* Extracted information *
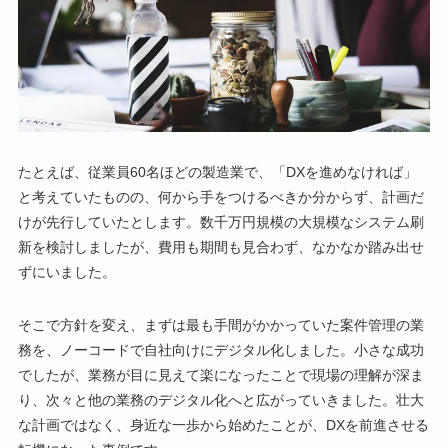
たとえば、従業員60名ほどの製造業で、「DXを進めなければ」
と考えていたものの、何から手をつけるべきか分からず、計画だ
けが先行していたとします。数千万円規模の大規模なシステム刷
新を検討しましたが、費用も期間も見合わず、なかなか踏み出せ
ずにいました。
そこで方針を変え、まずは最も手間がかかっていた案件管理の業
務を、ノーコードで自社向けにデジタル化しました。小さな成功
でしたが、業務が目に見えて楽になったことで現場の理解が深ま
り、次々と他の業務のデジタル化へと広がっていきました。壮大
な計画ではなく、身近な一歩から始めたことが、DXを前進させる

* What to work on *
Write out the listing above exactly, images omitted.

* Response *
たとえば、従業員60名ほどの製造業で、「DXを進めなければ」
と考えていたものの、何から手をつけるべきか分からず、計画だ
けが先行していたとします。数千万円規模の大規模なシステム刷
新を検討しましたが、費用も期間も見合わず、なかなか踏み出せ
ずにいました。
そこで方針を変え、まずは最も手間がかかっていた案件管理の業
務を、ノーコードで自社向けにデジタル化しました。小さな成功
でしたが、業務が目に見えて楽になったことで現場の理解が深ま
り、次々と他の業務のデジタル化へと広がっていきました。壮大
な計画ではなく、身近な一歩から始めたことが、DXを前進させる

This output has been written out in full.